The newly designed Supavac solids transfer pump is proving its worth in Northern Ontario mines.

CVRD Inco’s Mark Moffatt can attest to its effectiveness. As a front line planner for Division 2 at Sudbury’s South Mine, he needed a way to “rescue” a sump pump on the 4130 level that had been running for about one year, but no longer to capacity due to slime build-up from mine waste water. Due to lack of space, Moffat was unable to use a load-haul-dump machine to facilitate cleaning. Using the Supavac SV60, he was able to remove 40 cubic metres of material over a 12-hour shift. Set-up time was one hour.

“We discharged it about 150 feet into a remuck area,” Moffatt said. “It was really simple, and it did what I wanted it to do.”

Normally, a contractor would have come in and used a large pump with a compressor to remove the sludge, requiring about a six-hour set-up time. Moffatt was pleased with the results, saving a significant amount of money, manpower and time. He said he would definitely use the pump in other applications.

This Australian-made pump is unlike standard industry pumps because it works on the venturi priming system where air travels through a narrowing tube, creating a vacuum. It is able to automatically alternate between functioning as a pump and a vacuum.

The system requires no electricity and operates as a shuttle system on compressed air (externally provided), alternately discharging and then loading a wide range of materials from sludge and slurry, to dry substances. As soon as the pump starts, it automatically reverts to a default discharge, emptying the tank. Then it goes into the fill-suction cycle, said Bob Spicer, president of Supavac Canada Inc., explaining that the machine cycles back and forth, controlled by a manually set timer.

There are no rotating parts like an impeller, bearings or seals typically found on standard pumps, which may break down over time. Supavac functions as an automatic self-priming pump without the maintenance, according to Spicer.

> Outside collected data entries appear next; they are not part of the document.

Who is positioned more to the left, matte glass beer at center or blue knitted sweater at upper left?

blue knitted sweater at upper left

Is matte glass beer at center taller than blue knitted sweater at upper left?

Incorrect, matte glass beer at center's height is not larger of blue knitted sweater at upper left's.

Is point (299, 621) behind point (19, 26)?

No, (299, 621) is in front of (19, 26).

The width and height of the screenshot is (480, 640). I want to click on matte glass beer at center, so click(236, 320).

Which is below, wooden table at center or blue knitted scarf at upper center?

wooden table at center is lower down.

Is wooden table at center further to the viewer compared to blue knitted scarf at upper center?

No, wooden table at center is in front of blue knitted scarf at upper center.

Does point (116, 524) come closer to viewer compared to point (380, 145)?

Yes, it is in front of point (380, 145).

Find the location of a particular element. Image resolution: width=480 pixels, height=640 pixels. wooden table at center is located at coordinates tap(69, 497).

What makes the pump unique is that it can automatically operate as a high-lift vacuum up to 75 ft., where standard pumps only perform up to 25 ft. Spicer explained that self-priming pumps create a high vacuum, but their cubic feet per volume output is low, whereas, the Supavac’s is high. “The three-inch model produces up to 160 cfm,” he said, making its versatility attractive to contractors because the system draws liquids and wet slimes like a pump but can also perform like a vacuum and move dry, granular material. Smaller models can be wheeled into tight spots that larger equipment cannot access.

The seven-pump line varies in size and capacity, determining performance levels. Within the line, the suction head (liquid flow) can pump from 25 ft to 28 ft. Horizontal recovery ranges from 180 ft to 200ft and horizontal discharge ranges from 1,600 ft to 2,900 ft. The volume transfer rate is from12 m3/h (cubic metres per hour) to 50 m3/h.

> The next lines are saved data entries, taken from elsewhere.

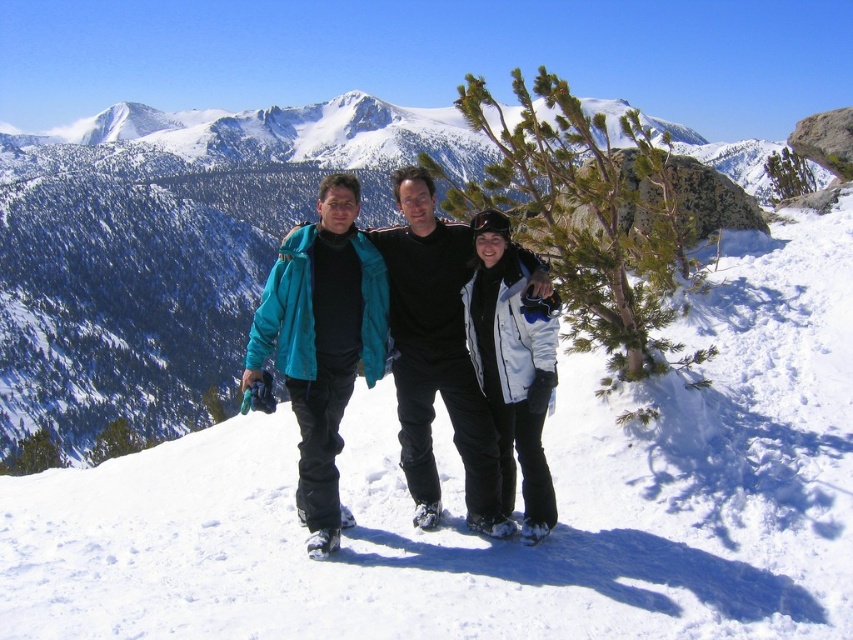 Question: Is white matte jacket at center closer to the viewer compared to white matte ski at lower center?

Choices:
 (A) no
 (B) yes

Answer: (B)

Question: Which is farther from the matte blue jacket at center?

Choices:
 (A) white matte ski at lower center
 (B) teal fabric jacket at center
 (C) white matte jacket at center

Answer: (A)

Question: Observing the image, what is the correct spatial positioning of matte blue jacket at center in reference to white matte ski at lower center?

Choices:
 (A) above
 (B) below

Answer: (A)

Question: Is white snow at center smaller than teal fabric jacket at center?

Choices:
 (A) no
 (B) yes

Answer: (A)

Question: Based on their relative distances, which object is farther from the white matte ski at lower center?

Choices:
 (A) white matte jacket at center
 (B) white snow at center

Answer: (B)

Question: Estimate the real-world distances between objects in this image. Which object is closer to the white matte jacket at center?

Choices:
 (A) white snow at center
 (B) matte blue jacket at center
 (C) teal fabric jacket at center

Answer: (B)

Presently, the three-inch Guzzla SV60 and SV60V are out on the market, although Spicer said he intends to bring in more models, such as the SV110V and the SV300V.

The Supavac can be used for all types of industrial applications to transfer debris, thick slimes, slurries, mine tailings, muck, and wet and dry spills, as well as corrosive and abrasive slurries, hazardous waste and drilling mud.

An optional 316 stainless steel model for corrosive material is available. The Canadian models are manufactured to comply with CRN and ASME ‘U’ stamp pressure vessel regulations. ITT Flygt distributes the Supavac transfer pump in Sudbury.